I agree that the difference between being happy and merely thinking you’re happy is trifling/absurd, but the OP mentioned schizophrenics, not sad people.
The difference, OTOH, between having a good, rational grasp of external reality and merely thinking you have a good, rational grasp of external reality is potentially vast and significant.
This might be because ‘potheads’ are a self-selecting group. There are a number of people for whom smoking definitely causes hallucinations, paranoia, and other (potentially) ‘uncomfortable’ effects. These people generally don’t do it again. They may be a majority. It could also be a function of strength, quantity, ingestion etc - Amsterdam ‘spacecakes’ sometimes take even seasoned smokers a lot further from home than they expected.
As regards the schizophrenia angle, what I’ve seen matches more or less with Ichbin Dubist’s comments - I’ve seen a few diagnosed schizophrenics become very ‘symptomatic’ when they smoke - acting wild, talking to trees etc - and yet they continued to smoke, so presumably they found that condition subjectively more desirable than their functioning medicated state. Another interpretation might be to see the choice to smoke at a given time as symptomatic of a crisis coming on, rather than causal, or even simply an irrational decision. Boredom, desire for control etc may also be factors, as opposed to ‘pleasure’. Also agree that alcohol and some other drugs can produce similar results.
never had ANY cool hallucinations when smoking weed. the only thing i expereinced was a lot of laughing (everything seemed funny), and tremendous apaetite (I once devoured a can of cold dinty moore beef stew-that stuff resmbles dog food)!

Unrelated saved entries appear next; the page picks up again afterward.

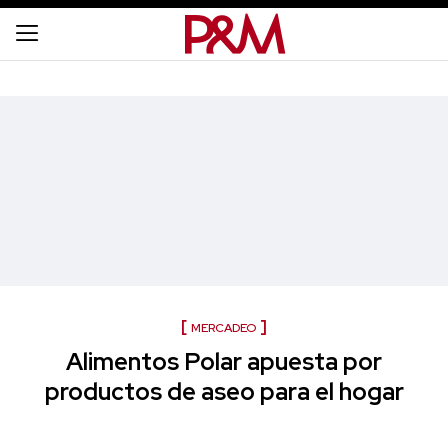
MERCADEO
Alimentos Polar apuesta por
productos de aseo para el hogar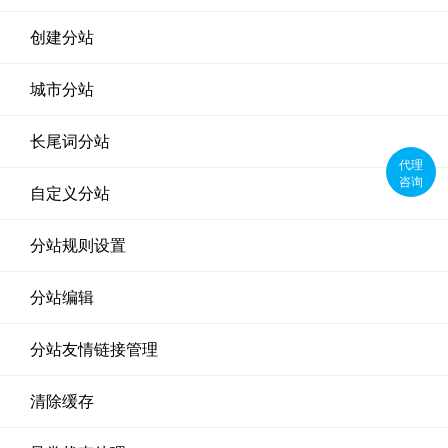
创建分站
城市分站
长尾词分站
代理
咨询
自定义分站
分站规则设置
分站编辑
分站友情链接管理
清除缓存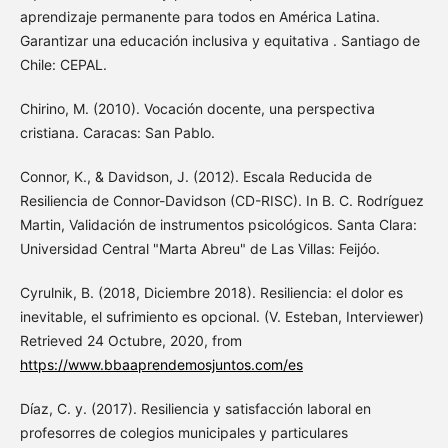
aprendizaje permanente para todos en América Latina.
Garantizar una educación inclusiva y equitativa . Santiago de
Chile: CEPAL.
Chirino, M. (2010). Vocación docente, una perspectiva
cristiana. Caracas: San Pablo.
Connor, K., & Davidson, J. (2012). Escala Reducida de
Resiliencia de Connor-Davidson (CD-RISC). In B. C. Rodríguez
Martin, Validación de instrumentos psicológicos. Santa Clara:
Universidad Central "Marta Abreu" de Las Villas: Feijóo.
Cyrulnik, B. (2018, Diciembre 2018). Resiliencia: el dolor es
inevitable, el sufrimiento es opcional. (V. Esteban, Interviewer)
Retrieved 24 Octubre, 2020, from
https://www.bbaaprendemosjuntos.com/es
Díaz, C. y. (2017). Resiliencia y satisfacción laboral en
profesorres de colegios municipales y particulares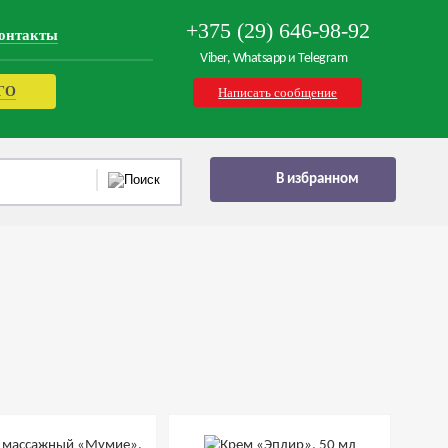
+375 (29) 646-98-92
онтакты
Viber, Whatsapp и Telegram
РГО
Написать сообщение
В избранном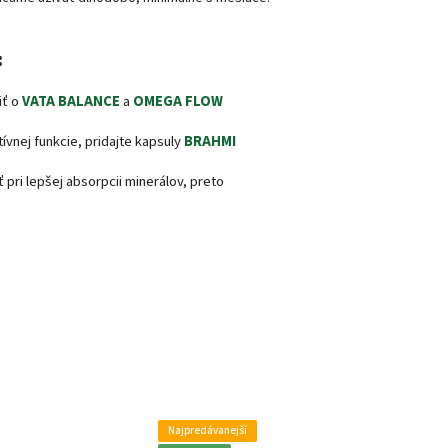
:
iť o
VATA BALANCE
a
OMEGA FLOW
vnej funkcie, pridajte kapsuly
BRAHMI
pri lepšej absorpcii minerálov, preto
Najpredávanejší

It’s been many years since I did any research, and there have been other studies released recently that purportedly show that pot is a lot stronger now than it was during my research 30 years ago.
I never hallucinated. Except for that one time when I’m sure it was laced with PCP. Seriously, anything with a sharp edge started melting. I remember clearly saying “hey guys, I’m gonna go outside and chill for a while.” Being the kind of caring humans they were, they did come out to check to see if I was going to eat the Chicken Supreme from Burger King, and were quite overjoyed when I gave up my rights to the chow.
I did 'shrooms a couple of times. Really enjoyed it. Nice colors, giggly, lots of fun, low key, but not hallucinations.
I suppose the distinction is drawn by the comparison to, and correlation with, actual reality - and of course, I realise that is only accessible through perception, which makes the proposal somewhat problematic, however without some kind of baseline, we can’t even define things like ‘hallucination’ and ‘delusion’.
See…this brings me back to the “what’s a hallucination?” question. I hear “nice colors”, I think “hallucination”. (My experience with shrooms was that it was very much like good weed, minus the lethargy. I felt just so awake and happy and high, whereas pot inevitably makes me sleepy.)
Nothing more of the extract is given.